The next year Rebecca got caught up in a program by government authorities to confiscate parrots in the area. She ended up in our rescue center when I was away, and when I came to see how see she was doing, she was just sitting on a perch, not moving. It was clear she was out of her home element, and upon examination, I found out that her other eye didn’t function either. She was completely blind! She couldn’t see to move or to eat without assistance in this novel environment. Devastated I realized that she would never be happy at the rescue center. She needed to go back home. I understand that confiscating parrots is an important part of parrot conservation, but each bird has to be evaluated as an individual, and a blind bird with a fair amount of quality of life should never have been taken from an environment she had learned to navigate.
Through much paperwork, and effort on the part of several governmental workers (thank you!), Rebecca was eventually returned to Mocorón. I saw her several times since then, and she always greeted me with wings out and in a protective stance. She was telling me that this was her territory and if she didn’t like you, you couldn’t enter.
But someone did. A few weeks ago, a thief came in the night and stole Rebecca. Her human family was frantic, asking our project to find the thieves and return Rebecca. The authorities were notified, but there was no further word of her until she was found dead in the forest nearby. Her human family mourns her, constructing a memorial over her grave.
(photos by Norma Love family)
Rebecca’s life was short for a scarlet macaw, and unnecessarily cruel and painful. Cases such as her’s make me angry, energized to do anything to make it stop. Then on some days, I instead despair, as there doesn’t seem to be much that I can do. Parrots all over the world, indeed much of earth’s wildlife, are being extracted to extinction while their ecosystems are laid to waste, such as what is happening in La Moskitia with the encroachment of illegal cattle ranching and farming that is destroying the forest.
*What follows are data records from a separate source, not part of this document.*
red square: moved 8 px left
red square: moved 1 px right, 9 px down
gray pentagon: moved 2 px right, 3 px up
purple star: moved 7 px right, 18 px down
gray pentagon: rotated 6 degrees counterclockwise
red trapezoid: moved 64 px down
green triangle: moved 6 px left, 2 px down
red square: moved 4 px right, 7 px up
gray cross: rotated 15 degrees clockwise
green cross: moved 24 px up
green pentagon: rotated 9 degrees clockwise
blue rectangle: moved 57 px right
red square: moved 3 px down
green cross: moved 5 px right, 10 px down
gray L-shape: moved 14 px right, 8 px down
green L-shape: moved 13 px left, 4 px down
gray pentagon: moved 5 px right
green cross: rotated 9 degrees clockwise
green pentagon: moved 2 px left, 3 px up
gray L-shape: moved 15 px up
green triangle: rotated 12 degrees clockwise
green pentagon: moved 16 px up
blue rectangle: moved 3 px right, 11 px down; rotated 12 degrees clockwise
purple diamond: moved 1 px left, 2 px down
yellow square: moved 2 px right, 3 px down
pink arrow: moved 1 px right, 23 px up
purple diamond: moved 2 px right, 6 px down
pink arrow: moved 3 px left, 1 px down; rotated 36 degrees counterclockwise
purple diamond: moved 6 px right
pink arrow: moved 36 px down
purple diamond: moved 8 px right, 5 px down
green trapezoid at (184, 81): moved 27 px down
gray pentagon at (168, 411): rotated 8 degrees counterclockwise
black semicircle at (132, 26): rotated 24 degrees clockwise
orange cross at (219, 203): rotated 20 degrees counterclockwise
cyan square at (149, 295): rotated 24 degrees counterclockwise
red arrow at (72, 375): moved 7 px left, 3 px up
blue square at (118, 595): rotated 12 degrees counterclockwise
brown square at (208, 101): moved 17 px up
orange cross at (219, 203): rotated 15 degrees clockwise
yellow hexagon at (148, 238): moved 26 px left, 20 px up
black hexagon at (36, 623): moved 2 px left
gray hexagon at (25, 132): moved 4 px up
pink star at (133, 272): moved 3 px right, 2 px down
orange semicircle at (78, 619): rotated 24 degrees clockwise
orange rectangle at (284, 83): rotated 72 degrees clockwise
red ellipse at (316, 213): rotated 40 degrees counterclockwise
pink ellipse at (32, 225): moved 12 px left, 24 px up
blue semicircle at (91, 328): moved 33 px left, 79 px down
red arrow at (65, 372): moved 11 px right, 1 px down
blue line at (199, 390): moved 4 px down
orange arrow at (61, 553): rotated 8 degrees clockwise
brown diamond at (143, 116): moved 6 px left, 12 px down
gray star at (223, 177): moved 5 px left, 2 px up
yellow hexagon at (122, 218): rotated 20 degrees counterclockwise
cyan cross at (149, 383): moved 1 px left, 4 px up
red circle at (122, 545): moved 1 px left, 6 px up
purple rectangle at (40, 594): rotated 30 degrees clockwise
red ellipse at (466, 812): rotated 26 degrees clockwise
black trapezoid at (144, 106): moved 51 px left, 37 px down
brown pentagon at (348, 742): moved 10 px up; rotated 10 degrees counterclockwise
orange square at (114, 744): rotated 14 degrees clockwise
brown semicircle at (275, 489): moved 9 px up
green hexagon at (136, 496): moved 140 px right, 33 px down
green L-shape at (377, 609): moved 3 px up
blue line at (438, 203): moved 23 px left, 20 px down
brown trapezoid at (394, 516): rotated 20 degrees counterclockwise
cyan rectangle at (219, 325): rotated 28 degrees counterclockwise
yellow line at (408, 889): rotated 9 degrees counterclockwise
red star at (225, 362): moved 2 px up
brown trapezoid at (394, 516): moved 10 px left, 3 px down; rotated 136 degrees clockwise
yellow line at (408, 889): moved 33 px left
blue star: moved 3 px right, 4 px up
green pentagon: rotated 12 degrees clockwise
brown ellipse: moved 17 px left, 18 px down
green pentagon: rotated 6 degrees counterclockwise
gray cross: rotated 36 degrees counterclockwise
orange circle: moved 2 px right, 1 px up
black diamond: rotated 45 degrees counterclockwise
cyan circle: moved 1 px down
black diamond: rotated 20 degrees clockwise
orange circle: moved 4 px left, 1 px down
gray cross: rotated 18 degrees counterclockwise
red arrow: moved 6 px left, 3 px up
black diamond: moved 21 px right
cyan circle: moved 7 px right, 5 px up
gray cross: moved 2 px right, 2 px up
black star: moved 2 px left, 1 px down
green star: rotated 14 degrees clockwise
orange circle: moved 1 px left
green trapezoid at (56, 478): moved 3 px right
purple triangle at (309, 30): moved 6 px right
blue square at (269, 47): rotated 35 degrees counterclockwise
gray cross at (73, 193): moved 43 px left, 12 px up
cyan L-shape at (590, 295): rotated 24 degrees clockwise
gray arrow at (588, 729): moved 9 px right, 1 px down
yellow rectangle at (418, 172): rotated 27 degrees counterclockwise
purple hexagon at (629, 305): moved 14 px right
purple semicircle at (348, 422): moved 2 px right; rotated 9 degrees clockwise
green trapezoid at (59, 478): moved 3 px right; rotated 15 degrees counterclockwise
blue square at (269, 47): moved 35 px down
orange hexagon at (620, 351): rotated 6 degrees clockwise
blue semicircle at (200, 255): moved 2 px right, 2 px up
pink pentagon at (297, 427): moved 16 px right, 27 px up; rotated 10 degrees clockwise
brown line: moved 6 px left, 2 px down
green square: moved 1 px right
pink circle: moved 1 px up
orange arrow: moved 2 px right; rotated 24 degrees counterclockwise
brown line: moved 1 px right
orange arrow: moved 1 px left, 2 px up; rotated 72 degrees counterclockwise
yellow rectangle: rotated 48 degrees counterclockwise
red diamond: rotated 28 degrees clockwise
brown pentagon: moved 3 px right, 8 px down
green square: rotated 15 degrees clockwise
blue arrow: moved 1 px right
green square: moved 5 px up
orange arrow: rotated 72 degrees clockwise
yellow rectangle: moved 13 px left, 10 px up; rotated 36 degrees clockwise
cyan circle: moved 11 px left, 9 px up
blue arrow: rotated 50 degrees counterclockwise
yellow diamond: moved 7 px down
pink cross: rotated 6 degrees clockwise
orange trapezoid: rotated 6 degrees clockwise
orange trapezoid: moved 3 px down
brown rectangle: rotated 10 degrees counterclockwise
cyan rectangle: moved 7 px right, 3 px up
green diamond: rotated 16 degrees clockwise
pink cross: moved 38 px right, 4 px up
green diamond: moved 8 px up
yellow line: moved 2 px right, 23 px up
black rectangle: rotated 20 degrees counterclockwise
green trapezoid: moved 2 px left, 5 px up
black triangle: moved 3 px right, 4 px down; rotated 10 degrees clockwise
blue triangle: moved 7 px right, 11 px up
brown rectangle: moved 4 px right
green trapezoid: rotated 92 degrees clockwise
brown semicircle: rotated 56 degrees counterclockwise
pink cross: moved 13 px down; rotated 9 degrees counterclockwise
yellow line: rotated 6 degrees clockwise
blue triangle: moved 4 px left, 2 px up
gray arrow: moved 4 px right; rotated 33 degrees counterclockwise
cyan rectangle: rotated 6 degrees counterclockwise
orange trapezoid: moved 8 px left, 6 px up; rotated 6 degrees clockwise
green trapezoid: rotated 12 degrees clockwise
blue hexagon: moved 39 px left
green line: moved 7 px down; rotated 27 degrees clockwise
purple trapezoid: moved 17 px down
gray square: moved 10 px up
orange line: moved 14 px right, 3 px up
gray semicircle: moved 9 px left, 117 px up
This week, with Rebecca in my heart, I think how impossible and hard this work of conservation is. I fantasize, although briefly, of doing anything other than this. How nice it would be to get through one day without some being interrupted by one tragedy, loss, conflict or something similar.
Then, my spouse, seeking to motivate me, reminded me of the poem, Vision, by Wendell Berry, which ends with…
The abundance of this place, the songs of its people and its birds,
will be health and wisdom and indwelling light.
This is no paradisal dream.
Its hardship is its possibility
It’s not that this work or this life is supposed to be hard, but it is it is worth doing, for it opens up the possibility of a different path. If not for Rebecca, then for Norma and the many children she serves, or for myself with hope for the children of all species to come.
We can do this, as Berry begins in his poem...
If we will have the wisdom to survive, to stand like slow-growing trees
on a ruined place, renewing, enriching it, if we will make our seasons welcome here, asking not too much of earth or heaven,
(photo of a red-and-green macaw, close relative to the scarlet macaw)
Yes, everywhere I look I see ruin, but Rebecca opens my eyes so that I can see that…
a long time after we are dead… the river will run clear, as we will never know it, and over it, birdsong like a canopy.
On the steeps where greed and ignorance cut down
the old forest, an old forest will stand, its rich leaf-fall drifting on its roots.
The veins of forgotten springs will have opened.
Families will be singing in the fields.
In their voices they will hear a music risen out of the ground.
They will take nothing from the ground they will not return, whatever the grief at parting.
Memory, native to this valley, will spread over it like a grove, and memory will grow into legend, legend into song, song into sacrament.
We people are the legend of which one day people and birds will sing.